Here is an emulation for this dataset. You may want to play with it and compare with your real data, and give us a realistic illustration
| makeresults
| eval sourcetype="orange", sourceip = mvappend("12.23.34.45", "23.34.45.56")
| mvexpand sourceip
| append
[makeresults
| eval sourcetype="apple", sip = mvappend(json_object("sip", "12.23.34.45", "dip", "12.23.34.45"), json_object("sip", "45.56.67.89", "dip", "23.34.45.56"))
| mvexpand sip
| fromjson sip]
``` the above emulates data, only runs in Splunk 8 or later ```
Thanks for the ideas so far. I will clarify more. Lets say I have the following data that I am certain represents the same communication (orange is a device that sees traffic and apple is another device, I have confirmed that it is the identical communication, but they log differently).

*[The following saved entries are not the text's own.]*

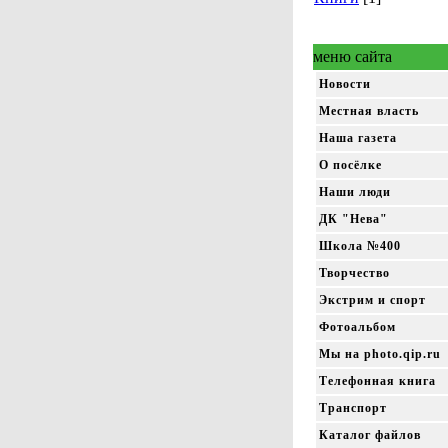
меню сайта
Новости
Местная власть
Наша газета
О посёлке
Наши люди
ДК "Нева"
Школа №400
Творчество
Экстрим и спорт
Фотоальбом
Мы на photo.qip.ru
Телефонная книга
Транспорт
Каталог файлов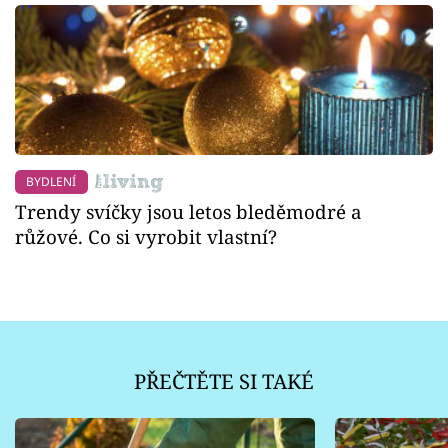
BYDLENÍ
Trendy svíčky jsou letos bleděmodré a
růžové. Co si vyrobit vlastní?
PŘEČTĚTE SI TAKÉ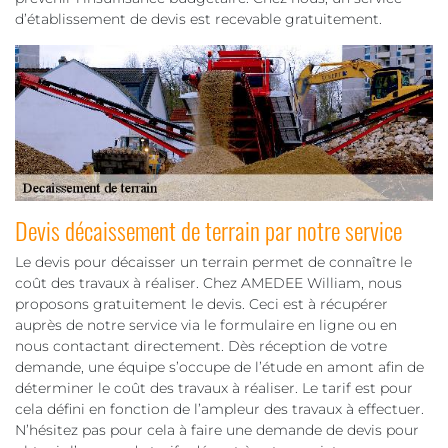
d’établissement de devis est recevable gratuitement.
Devis décaissement de terrain par notre service
Le devis pour décaisser un terrain permet de connaître le
coût des travaux à réaliser. Chez AMEDEE William, nous
proposons gratuitement le devis. Ceci est à récupérer
auprès de notre service via le formulaire en ligne ou en
nous contactant directement. Dès réception de votre
demande, une équipe s’occupe de l’étude en amont afin de
déterminer le coût des travaux à réaliser. Le tarif est pour
cela défini en fonction de l’ampleur des travaux à effectuer.
N’hésitez pas pour cela à faire une demande de devis pour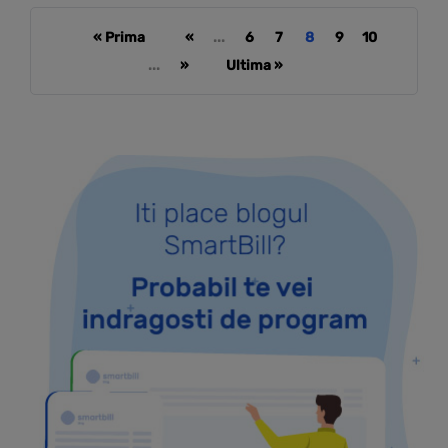
« Prima
«
...
6
7
8
9
10
...
»
Ultima »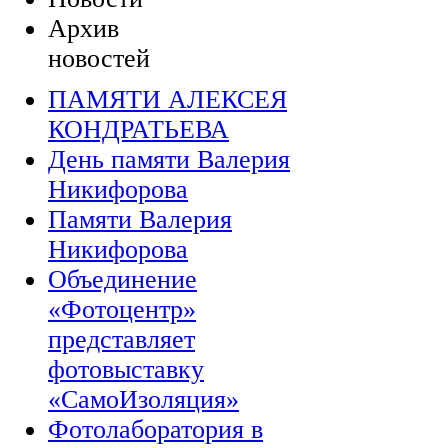
Архив
новостей
ПАМЯТИ АЛЕКСЕЯ
КОНДРАТЬЕВА
День памяти Валерия
Никифорова
Памяти Валерия
Никифорова
Объединение
«Фотоцентр»
представляет
фотовыставку
«СамоИзоляция»
Фотолаборатория в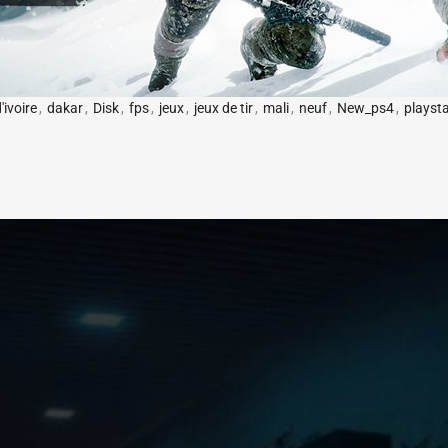
'ivoire
,
dakar
,
Disk
,
fps
,
jeux
,
jeux de tir
,
mali
,
neuf
,
New_ps4
,
playsta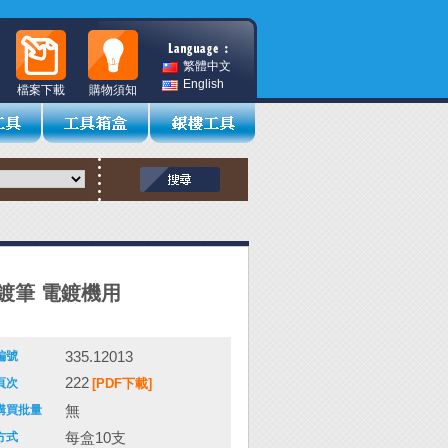
繁體中文
English
檔案下載
購物須知
鍍筆 電鍍機用
335.12013
編號
222
頁次
[PDF下載]
無
購買批量
每盒10支
方式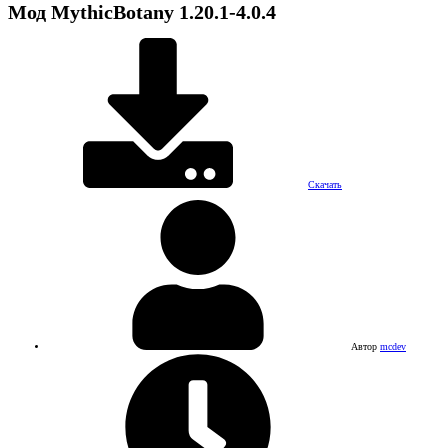
Мод
MythicBotany
1.20.1-4.0.4
Скачать
Автор
mcdev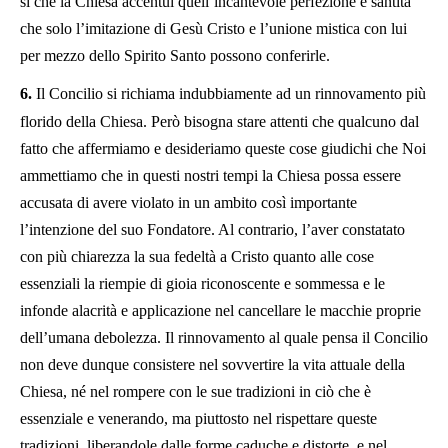
sì che la Chiesa accentui quell’incantevole perfezione e santità
che solo l’imitazione di Gesù Cristo e l’unione mistica con lui
per mezzo dello Spirito Santo possono conferirle.
6.
Il Concilio si richiama indubbiamente ad un rinnovamento più
florido della Chiesa. Però bisogna stare attenti che qualcuno dal
fatto che affermiamo e desideriamo queste cose giudichi che Noi
ammettiamo che in questi nostri tempi la Chiesa possa essere
accusata di avere violato in un ambito così importante
l’intenzione del suo Fondatore. Al contrario, l’aver constatato
con più chiarezza la sua fedeltà a Cristo quanto alle cose
essenziali la riempie di gioia riconoscente e sommessa e le
infonde alacrità e applicazione nel cancellare le macchie proprie
dell’umana debolezza. Il rinnovamento al quale pensa il Concilio
non deve dunque consistere nel sovvertire la vita attuale della
Chiesa, né nel rompere con le sue tradizioni in ciò che è
essenziale e venerando, ma piuttosto nel rispettare queste
tradizioni, liberandole dalle forme caduche e distorte, e nel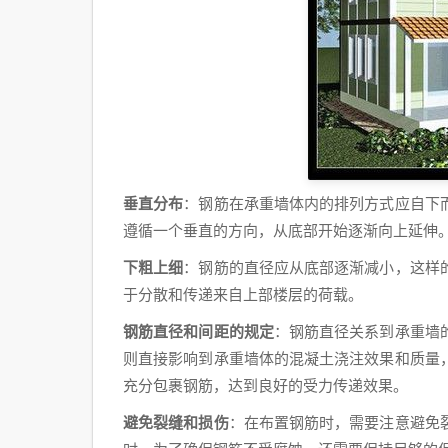
垂直分布
：钢筋在承重墙体内的排列方式应自下
遵循一个垂直的方向，从底部开始逐渐向上延伸
下粗上细
：钢筋的直径应从底部逐渐减小，这样
于分散和传递来自上部楼层的荷载。
钢筋直径和间距的规定
：钢筋直径关系到承重墙
则直接影响到承重墙体的混凝土浇注效果和质量
充分包裹钢筋，达到良好的受力传递效果。
避免裂缝和损伤
：在布置钢筋时，需要注意避免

destip | vlan | dip | sip | sourceip | sourcetype |
5.6.7.8 | 12.23.34.45 | orange | |||
5.22.66.11 | 45.56.67.89 | orange | |||
111 | 5.6.7.8 | 12.23.34.45 | apple | ||
111 | 5.22.66.11 | 45.56.67.89 | apple |
I can look at this and say "oh, they are the same traffic but it looks like orange and apple use a different taxonomy! I will combine sourceip and sip into src_ip. I will combine destip and dip into dest_ip!". I want to do this programatically without having to manually identify the common fields. Using JSON or something, I could transpose the values and the fields and say "show me the listing of the fields BY the values. Programmatically my result would look something akin to the following with a transpose;
45.56.67.89 | 12.23.34.45 | 5.22.66.11 | 5.6.7.8 | 111 |
sourceip sip | sourceip sip | destip dip | destip dip | vlan |
orange apple | orange apple | orange apple | orange apple | apple |
Admittedly that wouldn't be the prettiest version of the result, but it would get the job done. Any version of that result (one that says "here are redundant field names from semi-redundant sources) that lists the fields and their sourcetypes) would work.
@automayt - You can try the fieldsummary command to get summary of fields you are getting including common values.
- https://docs.splunk.com/Documentation/Splunk/latest/SearchReference/fieldsummary
And you could run it over multiple sourcetypes with map command.
| makeresults | eval sourcetype="abc"
| append [| makeresults | eval sourcetype="xyz"]
| map search="index=* sourcetype=$sourcetype|s$ | fieldsummary | eval sourcetype=$sourcetype|s$"
This is just a starting point, and I hope you get to take it to the next level.